_Entries shown_.
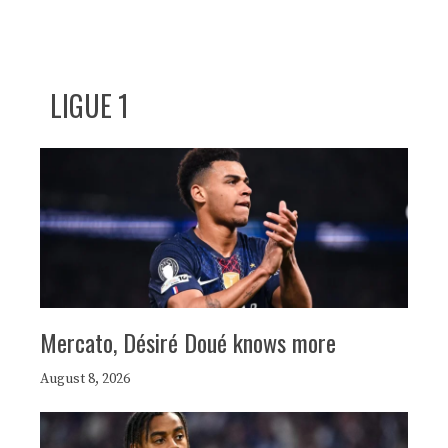
LIGUE 1
Mercato, Désiré Doué knows more
August 8, 2026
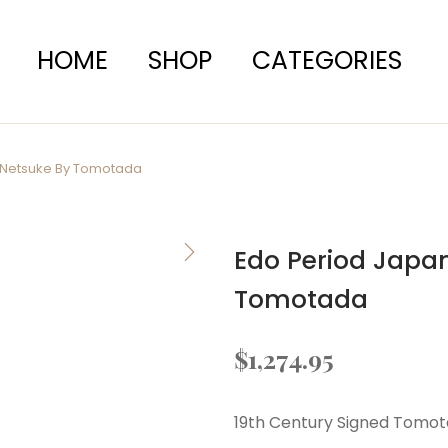
HOME
SHOP
CATEGORIES
 Netsuke By Tomotada
Edo Period Japa
Tomotada
$
1,274.95
19th Century Signed Tomo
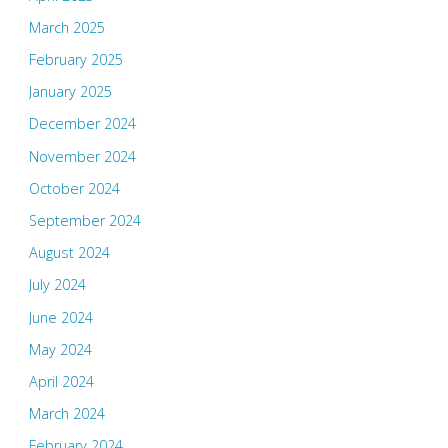
March 2025
February 2025
January 2025
December 2024
November 2024
October 2024
September 2024
August 2024
July 2024
June 2024
May 2024
April 2024
March 2024
February 2024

_Work to complete_.
Retype the whole listing exactly. Do not include the pictures.

_Result of the task_.
LIGUE 1
Mercato, Désiré Doué knows more
August 8, 2026
HOME
SHOP
CATEGORIES
 Netsuke By Tomotada
Edo Period Japa
Tomotada
$
1,274.95
19th Century Signed Tomo
March 2025
February 2025
January 2025
December 2024
November 2024
October 2024
September 2024
August 2024
July 2024
June 2024
May 2024
April 2024
March 2024
February 2024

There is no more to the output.